Required action: An exact reproduction of the records is required, with all pictures omitted.
##############################
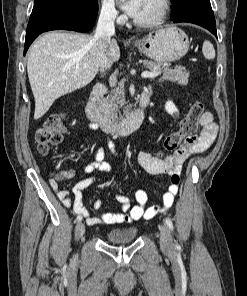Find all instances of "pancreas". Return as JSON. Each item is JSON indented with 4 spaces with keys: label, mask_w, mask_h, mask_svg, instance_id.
Masks as SVG:
<instances>
[{
    "label": "pancreas",
    "mask_w": 247,
    "mask_h": 296,
    "mask_svg": "<svg viewBox=\"0 0 247 296\" xmlns=\"http://www.w3.org/2000/svg\"><path fill=\"white\" fill-rule=\"evenodd\" d=\"M143 65L151 72L163 70V76L160 78V81L168 80L180 85H186L188 83L189 72L185 67L177 65L172 69L169 68V65H163L162 63L149 60H143ZM125 95L124 85L121 83L112 89L110 94L101 102L102 111L113 122H118L123 118L120 110L123 111L124 115L129 113Z\"/></svg>",
    "instance_id": "cf45deb5"
}]
</instances>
##############################
Answer section:
Find all instances of "pancreas". Return as JSON. Each item is JSON indented with 4 spaces with keys: label, mask_w, mask_h, mask_svg, instance_id.
Masks as SVG:
<instances>
[{
    "label": "pancreas",
    "mask_w": 247,
    "mask_h": 296,
    "mask_svg": "<svg viewBox=\"0 0 247 296\" xmlns=\"http://www.w3.org/2000/svg\"><path fill=\"white\" fill-rule=\"evenodd\" d=\"M143 65L151 72L163 70V76L160 78V81L168 80L180 85H186L188 83L189 72L185 67L177 65L172 69L169 68V65H163L162 63L149 60H143ZM125 95L124 85L121 83L112 89L110 94L101 102L102 111L113 122H118L123 118L120 110L123 111L124 115L129 113Z\"/></svg>",
    "instance_id": "cf45deb5"
}]
</instances>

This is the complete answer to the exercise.